→ **Instructions for the task**
Give a verbatim repeat of the lines that run from the line containing "31 de julho de 2026" to the end of the data below.

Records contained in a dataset
-*-*-

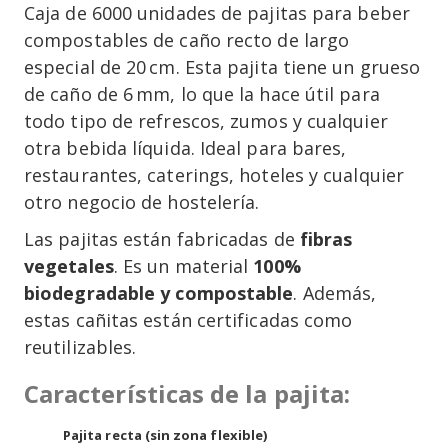
Caja de 6000 unidades de pajitas para beber
compostables de caño recto de largo
especial de 20 cm. Esta pajita tiene un grueso
de caño de 6 mm, lo que la hace útil para
todo tipo de refrescos, zumos y cualquier
otra bebida líquida. Ideal para bares,
restaurantes, caterings, hoteles y cualquier
otro negocio de hostelería.
Las pajitas están fabricadas de
fibras
vegetales
. Es un material
100%
biodegradable y compostable
. Además,
estas cañitas están certificadas como
reutilizables.
Características de la pajita:
Pajita recta (sin zona flexible)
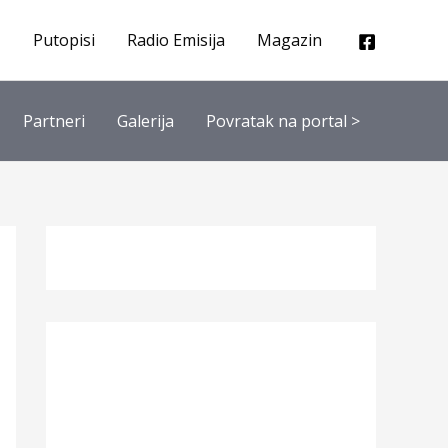
Putopisi
Radio Emisija
Magazin
Partneri
Galerija
Povratak na portal >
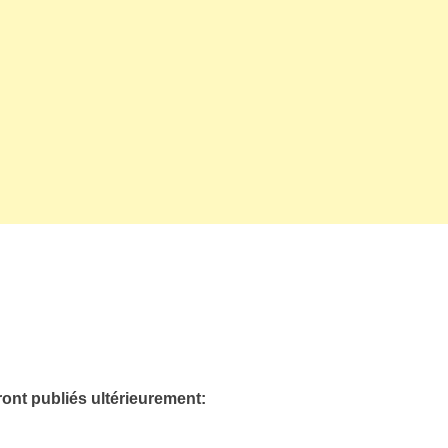
eront publiés ultérieurement:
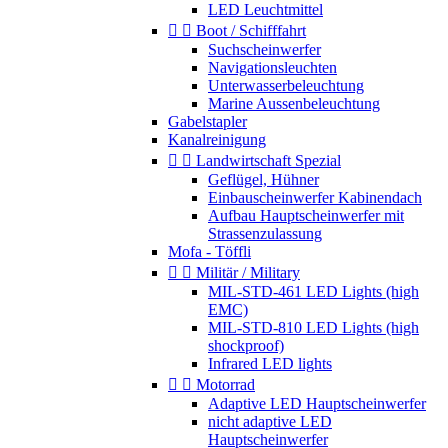
LED Leuchtmittel


Boot / Schifffahrt
Suchscheinwerfer
Navigationsleuchten
Unterwasserbeleuchtung
Marine Aussenbeleuchtung
Gabelstapler
Kanalreinigung


Landwirtschaft Spezial
Geflügel, Hühner
Einbauscheinwerfer Kabinendach
Aufbau Hauptscheinwerfer mit
Strassenzulassung
Mofa - Töffli


Militär / Military
MIL-STD-461 LED Lights (high
EMC)
MIL-STD-810 LED Lights (high
shockproof)
Infrared LED lights


Motorrad
Adaptive LED Hauptscheinwerfer
nicht adaptive LED
Hauptscheinwerfer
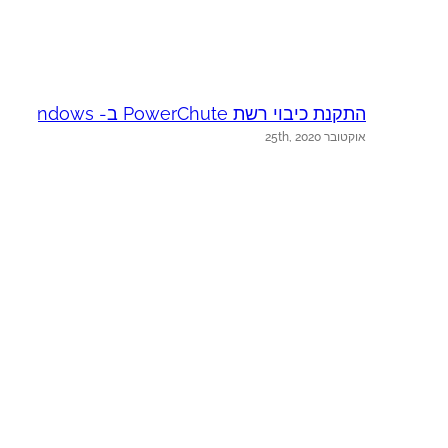
התקנת כיבוי רשת PowerChute ב- Windows
e
אוקטובר 25th, 2020
א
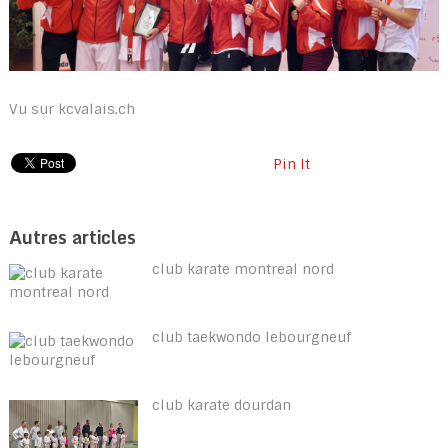
Vu sur kcvalais.ch
Pin It
Autres articles
club karate montreal nord
club taekwondo lebourgneuf
club karate dourdan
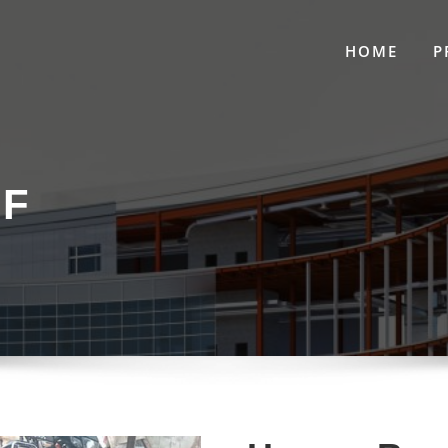
HOME
P
WF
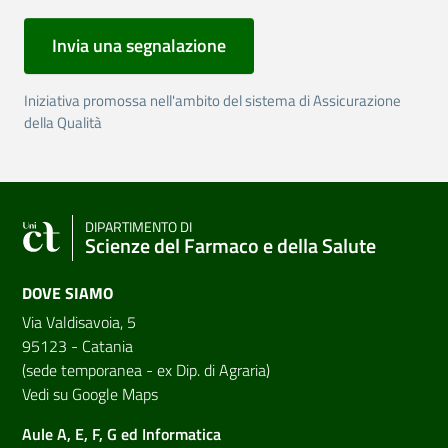
Invia una segnalazione
Iniziativa promossa nell'ambito del sistema di Assicurazione
della Qualità
DIPARTIMENTO DI
Scienze del Farmaco e della Salute
DOVE SIAMO
Via Valdisavoia, 5
95123 - Catania
(sede temporanea - ex Dip. di Agraria)
Vedi su Google Maps
Aule A, E, F, G ed Informatica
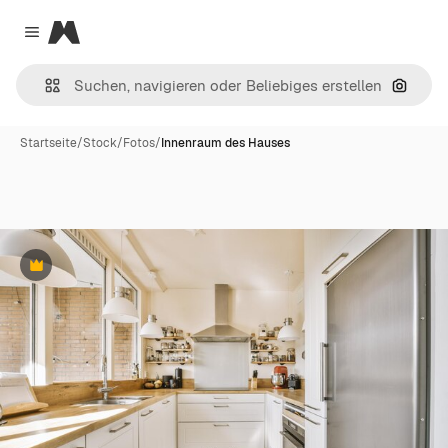
Magnific
Close menu
Nach B
Startseite
/
Stock
/
Fotos
/
Innenraum des Hauses
Premium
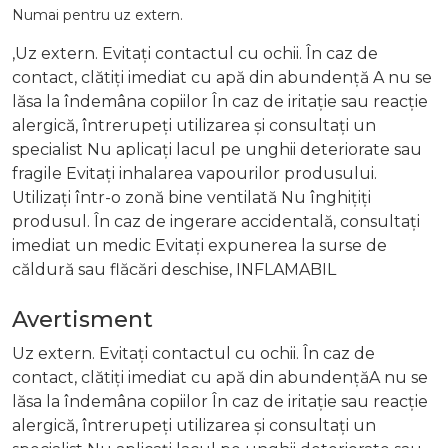
Numai pentru uz extern.
,Uz extern. Evitați contactul cu ochii. În caz de
contact, clătiți imediat cu apă din abundență A nu se
lăsa la îndemâna copiilor În caz de iritație sau reacție
alergică, întrerupeți utilizarea și consultați un
specialist Nu aplicați lacul pe unghii deteriorate sau
fragile Evitați inhalarea vapourilor produsului.
Utilizați într-o zonă bine ventilată Nu înghițiți
produsul. În caz de ingerare accidentală, consultați
imediat un medic Evitați expunerea la surse de
căldură sau flăcări deschise, INFLAMABIL
Avertisment
Uz extern. Evitați contactul cu ochii. În caz de
contact, clătiți imediat cu apă din abundențăA nu se
lăsa la îndemâna copiilor În caz de iritație sau reacție
alergică, întrerupeți utilizarea și consultați un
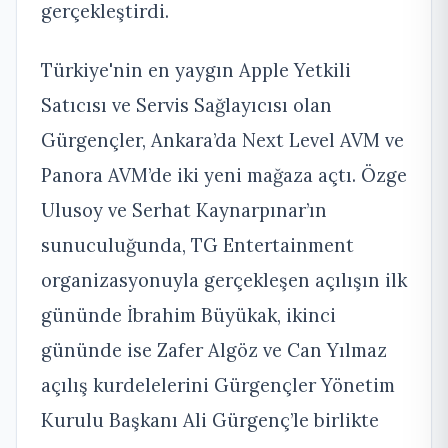
gerçekleştirdi.
Türkiye'nin en yaygın Apple Yetkili
Satıcısı ve Servis Sağlayıcısı olan
Gürgençler, Ankara’da Next Level AVM ve
Panora AVM’de iki yeni mağaza açtı. Özge
Ulusoy ve Serhat Kaynarpınar’ın
sunuculuğunda, TG Entertainment
organizasyonuyla gerçekleşen açılışın ilk
gününde İbrahim Büyükak, ikinci
gününde ise Zafer Algöz ve Can Yılmaz
açılış kurdelelerini Gürgençler Yönetim
Kurulu Başkanı Ali Gürgenç’le birlikte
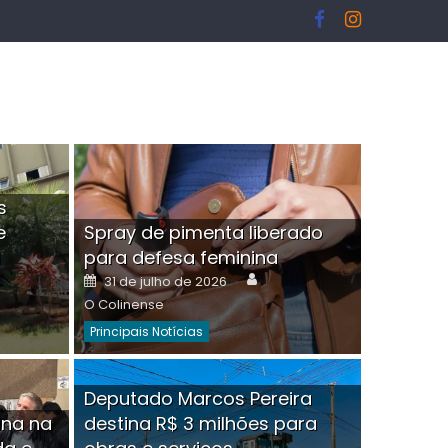
s
e
Spray de pimenta liberado
I
para defesa feminina
or
Author
Posted
31 de julho de 2026
on
O Colinense
Principais Notícias
ngelo Martins Tristão é
Deputado Marcos Pereira
ina na
destina R$ 3 milhões para
minoso mascarado
Empres
hor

-*-*-

→ **Answer box**
31 de julho de 2026
on
O Colinense
Principais Notícias
ngelo Martins Tristão é
Deputado Marcos Pereira
ina na
destina R$ 3 milhões para
minoso mascarado
Empres
hor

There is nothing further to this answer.